AI readiness

How do I know which model to pick for my use case? Intelligence, speed/cost, open vs. closed source, and vibe.

Intelligence

The standard way to measure LLM intelligence is benchmarks. This is a standard place to get most up to date benchmark numbers for different LLMs: https://artificialanalysis.ai/#intelligence.

The “Intelligence Index” is derived from a combination of benchmarks. The relative rankings give a rough estimate of intelligence ranking.

You can also look at individual benchmark rankings.

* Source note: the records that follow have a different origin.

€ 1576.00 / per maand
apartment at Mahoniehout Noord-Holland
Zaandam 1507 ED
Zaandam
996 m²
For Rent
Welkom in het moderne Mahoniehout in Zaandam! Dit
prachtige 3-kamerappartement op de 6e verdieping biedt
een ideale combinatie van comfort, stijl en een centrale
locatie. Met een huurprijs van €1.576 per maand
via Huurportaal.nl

E.g.

GPDEval evaluates AI models on real-world, economically valuable tasks across a wide range of occupations.
Omniscience measures factual recall and hallucination across various economically relevant domains.

Use these benchmarks as guidance to pick the top performing model for your domain/use case.

Speed and cost

More intelligent models are in general more expensive and slower. So if your use case requires e.g. very fast responses, then you probably can't use very slow models.

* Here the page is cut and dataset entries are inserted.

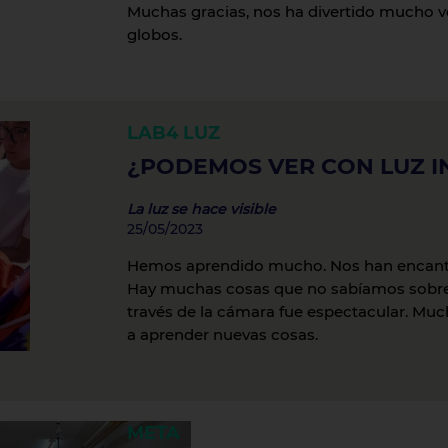
Muchas gracias, nos ha divertido mucho 
globos.
LAB4
LUZ
¿PODEMOS VER CON LUZ IN
La luz se hace visible
25/05/2023
Hemos aprendido mucho. Nos han encanta
Hay muchas cosas que no sabíamos sobre la
través de la cámara fue espectacular. Mu
a aprender nuevas cosas.
META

See LLM pricing comparisons and speed measurements.

(Artificial Analysis is pretty useful eh?)

Note: if you are using e.g. ChatGPT, cost is usually not a concern, since its a flat fee per month (all-you-can-eat style TOKENMAXX) no matter how much you use. Although some products, e.g. Claude Chat, limits how many times you can use their most intelligent models (Opus).

Open vs. closed source

see Open vs Closed LLMs. If theres a hard requirement, e.g. only use open source models, welp, you gotta follow that.

"Vibe"

If all other factors are equal, honestly, just pick a model and see what happens. Then test it and get a "vibe" of whether you like the model or not. That’s a valid reason. For example, some people simply prefer the communication style of Claude models (although if this is for a company project, you probably want to find a more concrete reason...).